Try it: Make an exact copy of the lines from the top of the entries below through the line with "copy, decompile, reverse". Leave all pictures out.

Data supplied:

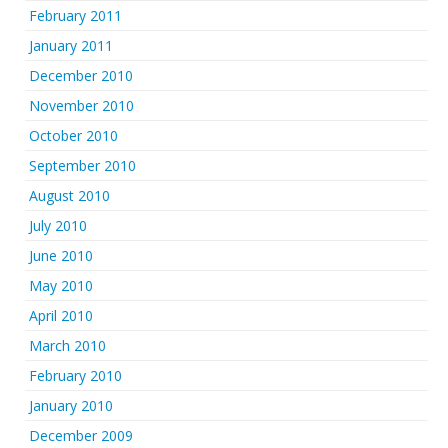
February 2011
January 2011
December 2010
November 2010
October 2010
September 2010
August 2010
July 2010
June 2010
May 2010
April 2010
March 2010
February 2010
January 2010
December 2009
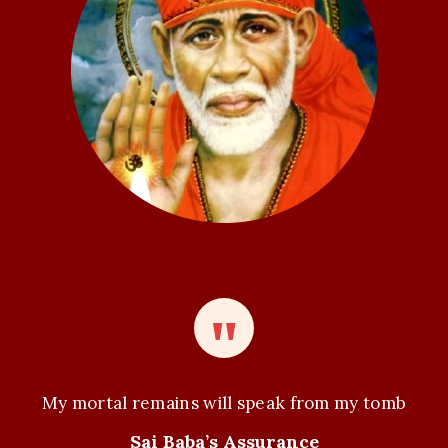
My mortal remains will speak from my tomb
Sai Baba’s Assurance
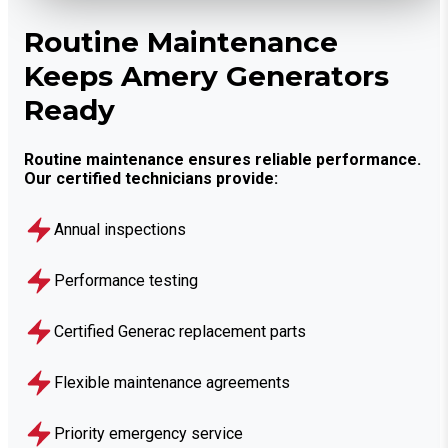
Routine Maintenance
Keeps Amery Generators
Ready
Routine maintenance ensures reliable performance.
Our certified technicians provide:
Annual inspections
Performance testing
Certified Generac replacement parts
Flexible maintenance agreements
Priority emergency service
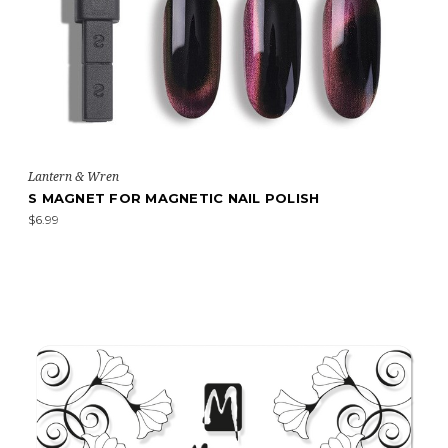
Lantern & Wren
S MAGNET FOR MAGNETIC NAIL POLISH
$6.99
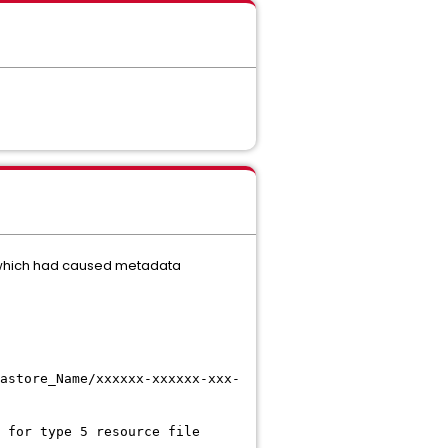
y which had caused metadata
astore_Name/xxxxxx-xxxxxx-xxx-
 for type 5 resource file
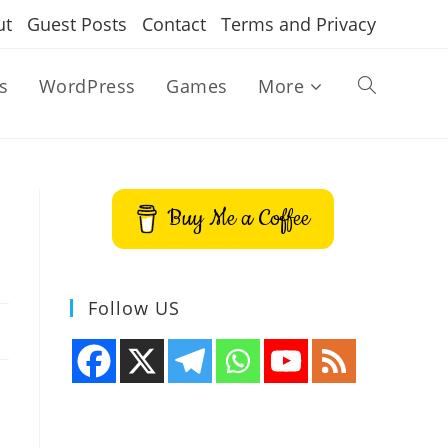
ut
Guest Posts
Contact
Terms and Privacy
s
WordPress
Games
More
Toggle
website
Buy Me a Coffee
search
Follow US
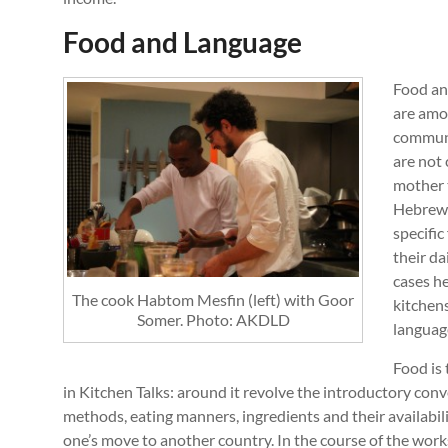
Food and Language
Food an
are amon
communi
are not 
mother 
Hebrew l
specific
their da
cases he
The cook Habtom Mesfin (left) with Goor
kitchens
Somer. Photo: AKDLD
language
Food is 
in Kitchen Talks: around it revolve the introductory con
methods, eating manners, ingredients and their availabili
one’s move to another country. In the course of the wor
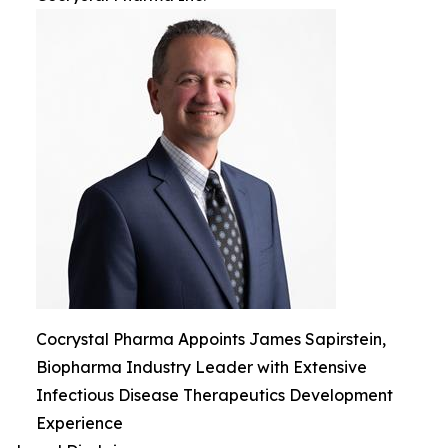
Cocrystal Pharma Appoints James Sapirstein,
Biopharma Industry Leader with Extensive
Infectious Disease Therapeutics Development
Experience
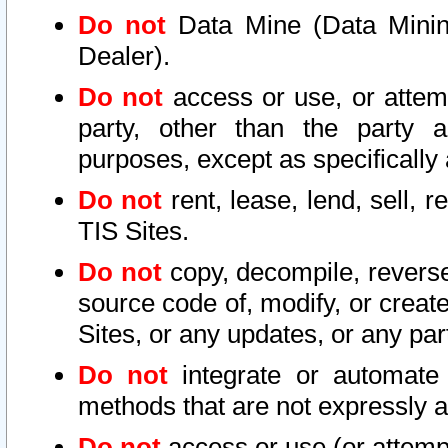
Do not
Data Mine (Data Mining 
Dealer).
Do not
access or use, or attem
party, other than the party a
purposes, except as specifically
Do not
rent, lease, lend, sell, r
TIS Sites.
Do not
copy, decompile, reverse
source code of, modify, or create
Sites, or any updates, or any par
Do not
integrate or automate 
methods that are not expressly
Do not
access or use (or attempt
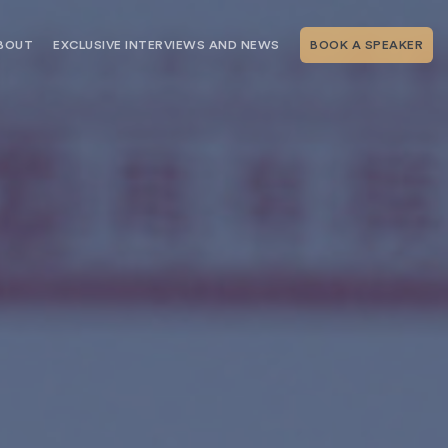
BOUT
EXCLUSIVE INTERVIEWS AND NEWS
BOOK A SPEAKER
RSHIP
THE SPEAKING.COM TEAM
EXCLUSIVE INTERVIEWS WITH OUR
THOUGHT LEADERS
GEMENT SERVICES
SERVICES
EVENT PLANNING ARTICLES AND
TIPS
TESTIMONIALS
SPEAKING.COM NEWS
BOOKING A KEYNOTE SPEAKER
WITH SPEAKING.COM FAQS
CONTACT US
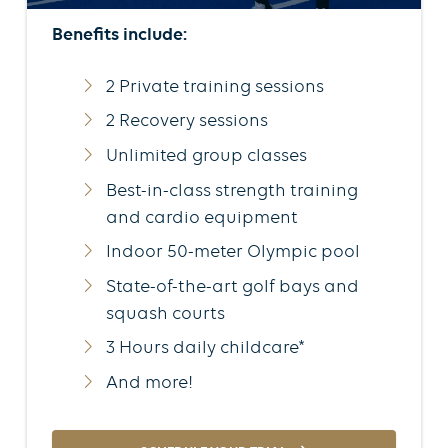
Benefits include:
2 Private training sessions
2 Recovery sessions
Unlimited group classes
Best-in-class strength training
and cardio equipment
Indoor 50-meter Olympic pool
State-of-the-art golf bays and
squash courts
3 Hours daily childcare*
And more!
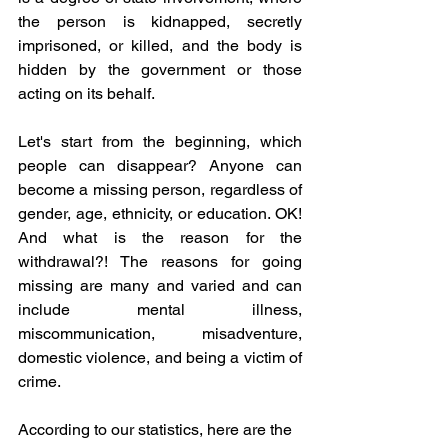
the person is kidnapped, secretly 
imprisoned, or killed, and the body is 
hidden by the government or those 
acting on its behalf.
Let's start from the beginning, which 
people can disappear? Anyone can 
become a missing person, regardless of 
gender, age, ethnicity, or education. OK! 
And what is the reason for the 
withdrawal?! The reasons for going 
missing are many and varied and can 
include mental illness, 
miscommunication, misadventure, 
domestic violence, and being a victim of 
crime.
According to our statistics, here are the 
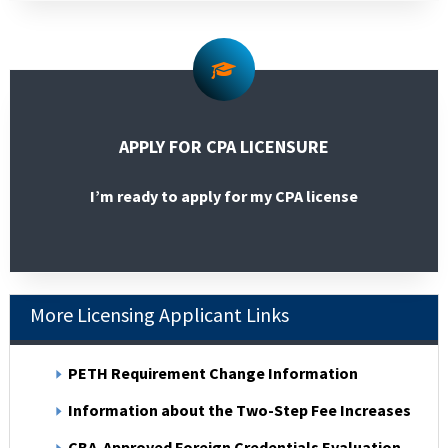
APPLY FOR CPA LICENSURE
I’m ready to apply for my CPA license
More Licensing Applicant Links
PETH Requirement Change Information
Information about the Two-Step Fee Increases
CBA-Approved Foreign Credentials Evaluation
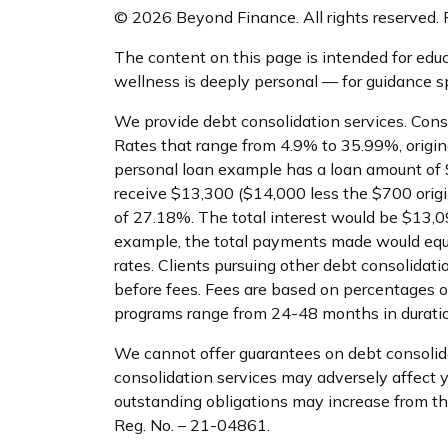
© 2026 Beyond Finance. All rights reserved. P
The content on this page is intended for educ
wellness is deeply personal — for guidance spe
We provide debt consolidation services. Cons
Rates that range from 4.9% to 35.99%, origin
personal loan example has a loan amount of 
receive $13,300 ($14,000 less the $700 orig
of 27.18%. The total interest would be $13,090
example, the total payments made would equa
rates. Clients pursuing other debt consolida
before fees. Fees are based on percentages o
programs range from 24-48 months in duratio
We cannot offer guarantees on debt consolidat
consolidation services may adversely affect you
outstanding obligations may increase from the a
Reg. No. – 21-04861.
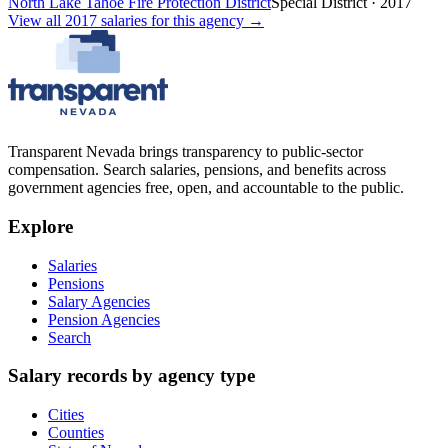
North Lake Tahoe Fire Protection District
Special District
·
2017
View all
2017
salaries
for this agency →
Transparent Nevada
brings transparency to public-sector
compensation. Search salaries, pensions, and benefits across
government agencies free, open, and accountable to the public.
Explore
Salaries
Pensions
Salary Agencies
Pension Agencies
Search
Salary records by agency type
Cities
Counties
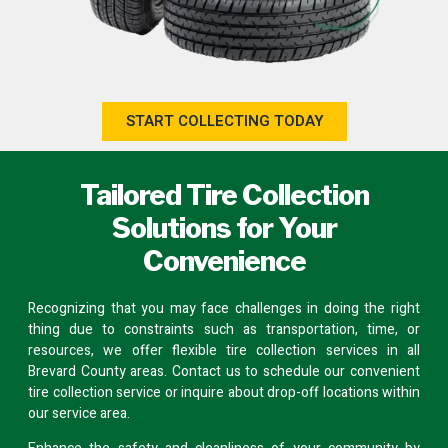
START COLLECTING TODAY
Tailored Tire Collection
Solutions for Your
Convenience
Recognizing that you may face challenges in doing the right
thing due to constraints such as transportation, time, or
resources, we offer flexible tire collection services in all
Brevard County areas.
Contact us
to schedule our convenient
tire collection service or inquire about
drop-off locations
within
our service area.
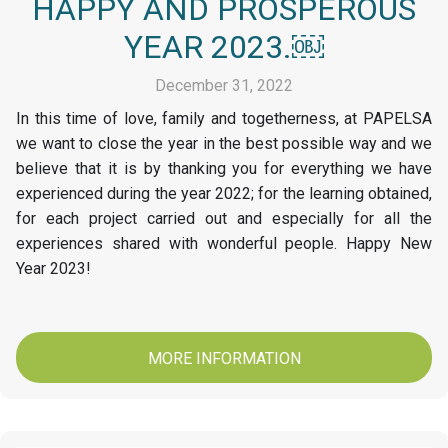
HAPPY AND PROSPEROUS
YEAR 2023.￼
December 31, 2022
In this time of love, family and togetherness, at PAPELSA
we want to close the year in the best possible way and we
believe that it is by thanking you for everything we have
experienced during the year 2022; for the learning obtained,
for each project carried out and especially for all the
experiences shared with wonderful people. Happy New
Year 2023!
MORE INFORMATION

Task answer:
February 2011
January 2011
December 2010
November 2010
October 2010
September 2010
August 2010
July 2010
June 2010
May 2010
April 2010
March 2010
February 2010
January 2010
December 2009
My mortal remains will speak from my tomb
Sai Baba’s Assurance
Routine Maintenance
Keeps Amery Generators
Ready
Routine maintenance ensures reliable performance.
Our certified technicians provide:
Annual inspections
Performance testing
Certified Generac replacement parts
Flexible maintenance agreements
Priority emergency service
Lantern & Wren
S MAGNET FOR MAGNETIC NAIL POLISH
$6.99
y which had caused metadata
astore_Name/xxxxxx-xxxxxx-xxx-
 for type 5 resource file
ut
Guest Posts
Contact
Terms and Privacy
s
WordPress
Games
More
Toggle
website
Buy Me a Coffee
search
Follow US
Food and Language
Food an
are amon
communi
are not 
mother 
Hebrew l
specific
their da
cases he
The cook Habtom Mesfin (left) with Goor
kitchens
Somer. Photo: AKDLD
language
Food is 
in Kitchen Talks: around it revolve the introductory con
methods, eating manners, ingredients and their availabili
one’s move to another country. In the course of the wor
Cocrystal Pharma Appoints James Sapirstein,
Biopharma Industry Leader with Extensive
Infectious Disease Therapeutics Development
Experience
Do not
Data Mine (Data Mining 
Dealer).
Do not
access or use, or attem
party, other than the party a
purposes, except as specifically
Do not
rent, lease, lend, sell, r
TIS Sites.
Do not
copy, decompile, reverse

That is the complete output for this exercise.